* **YOUR GOAL**
I need the entries printed again word for word, without the images.

====================

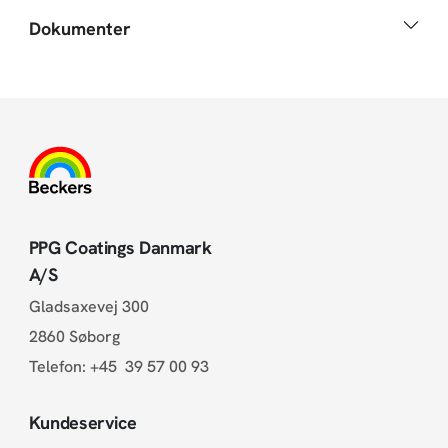
Dokumenter
PPG Coatings Danmark
A/S
Gladsaxevej 300
2860 Søborg
Telefon:
+45 39 57 00 93
Kundeservice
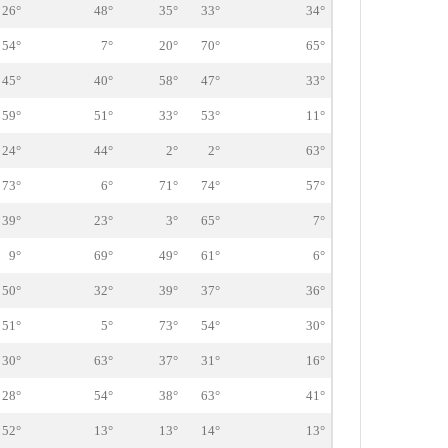
26°
48°
35°
33°
34°
54°
7°
20°
70°
65°
45°
40°
58°
47°
33°
59°
51°
33°
53°
11°
24°
44°
2°
2°
63°
73°
6°
71°
74°
57°
39°
23°
3°
65°
7°
9°
69°
49°
61°
6°
50°
32°
39°
37°
36°
51°
5°
73°
54°
30°
30°
63°
37°
31°
16°
28°
54°
38°
63°
41°
52°
13°
13°
14°
13°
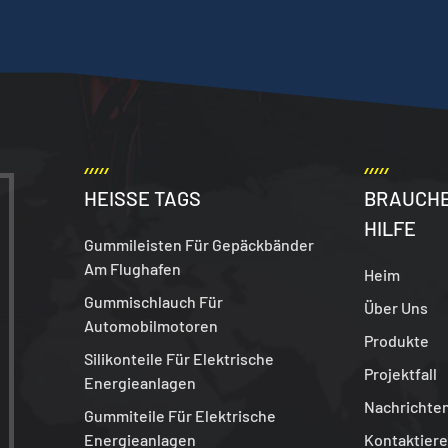
HEISSE TAGS
BRAUCHE
HILFE
Gummileisten Für Gepäckbänder
Am Flughafen
Heim
Gummischlauch Für
Über Uns
Automobilmotoren
Produkte
Silikonteile Für Elektrische
Projektfall
Energieanlagen
Nachrichte
Gummiteile Für Elektrische
Energieanlagen
Kontaktiere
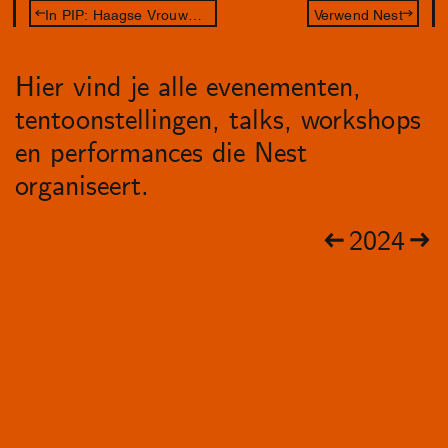
In PIP: Haagse Vrouwendagen - Het Debat
Verwend Nest
Hier vind je alle evenementen,
tentoonstellingen, talks, workshops
en performances die Nest
organiseert.
2024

====================

* **RESPONSE TO THE TASK**
Dokumenter
PPG Coatings Danmark
A/S
Gladsaxevej 300
2860 Søborg
Telefon:
+45 39 57 00 93
Kundeservice
26°
48°
35°
33°
34°
54°
7°
20°
70°
65°
45°
40°
58°
47°
33°
59°
51°
33°
53°
11°
24°
44°
2°
2°
63°
73°
6°
71°
74°
57°
39°
23°
3°
65°
7°
9°
69°
49°
61°
6°
50°
32°
39°
37°
36°
51°
5°
73°
54°
30°
30°
63°
37°
31°
16°
28°
54°
38°
63°
41°
52°
13°
13°
14°
13°
HEISSE TAGS
BRAUCHE
HILFE
Gummileisten Für Gepäckbänder
Am Flughafen
Heim
Gummischlauch Für
Über Uns
Automobilmotoren
Produkte
Silikonteile Für Elektrische
Projektfall
Energieanlagen
Nachrichte
Gummiteile Für Elektrische
Energieanlagen
Kontaktiere
In PIP: Haagse Vrouwendagen - Het Debat
Verwend Nest
Hier vind je alle evenementen,
tentoonstellingen, talks, workshops
en performances die Nest
organiseert.
2024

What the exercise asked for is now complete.